TASK INSTRUCTIONS: Quote the listing below in full and exactly as written, but omit every picture.

THE INPUT:

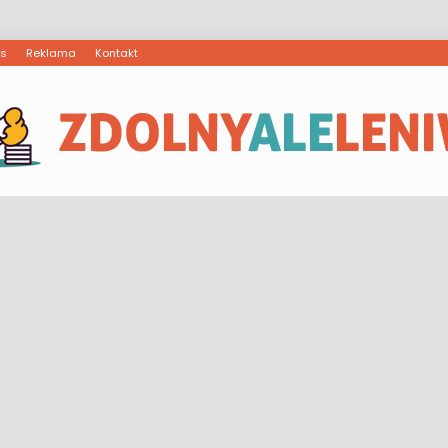
as
Reklama
Kontakt
ZdolnyAleLeniwy.pl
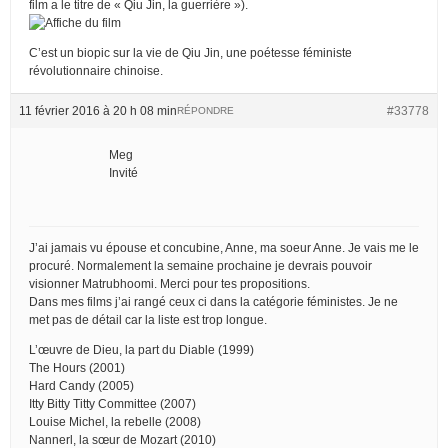
film a le titre de « Qiu Jin, la guerrière »).
C’est un biopic sur la vie de Qiu Jin, une poétesse féministe
révolutionnaire chinoise.
11 février 2016 à 20 h 08 min
#33778
RÉPONDRE
Meg
Invité
J’ai jamais vu épouse et concubine, Anne, ma soeur Anne. Je vais me le
procuré. Normalement la semaine prochaine je devrais pouvoir
visionner Matrubhoomi. Merci pour tes propositions.
Dans mes films j’ai rangé ceux ci dans la catégorie féministes. Je ne
met pas de détail car la liste est trop longue.
L’œuvre de Dieu, la part du Diable (1999)
The Hours (2001)
Hard Candy (2005)
Itty Bitty Titty Committee (2007)
Louise Michel, la rebelle (2008)
Nannerl, la sœur de Mozart (2010)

SOLVED PROBLEM:
as
Reklama
Kontakt
ZdolnyAleLeniwy.pl
film a le titre de « Qiu Jin, la guerrière »).
C’est un biopic sur la vie de Qiu Jin, une poétesse féministe
révolutionnaire chinoise.
11 février 2016 à 20 h 08 min
#33778
RÉPONDRE
Meg
Invité
J’ai jamais vu épouse et concubine, Anne, ma soeur Anne. Je vais me le
procuré. Normalement la semaine prochaine je devrais pouvoir
visionner Matrubhoomi. Merci pour tes propositions.
Dans mes films j’ai rangé ceux ci dans la catégorie féministes. Je ne
met pas de détail car la liste est trop longue.
L’œuvre de Dieu, la part du Diable (1999)
The Hours (2001)
Hard Candy (2005)
Itty Bitty Titty Committee (2007)
Louise Michel, la rebelle (2008)
Nannerl, la sœur de Mozart (2010)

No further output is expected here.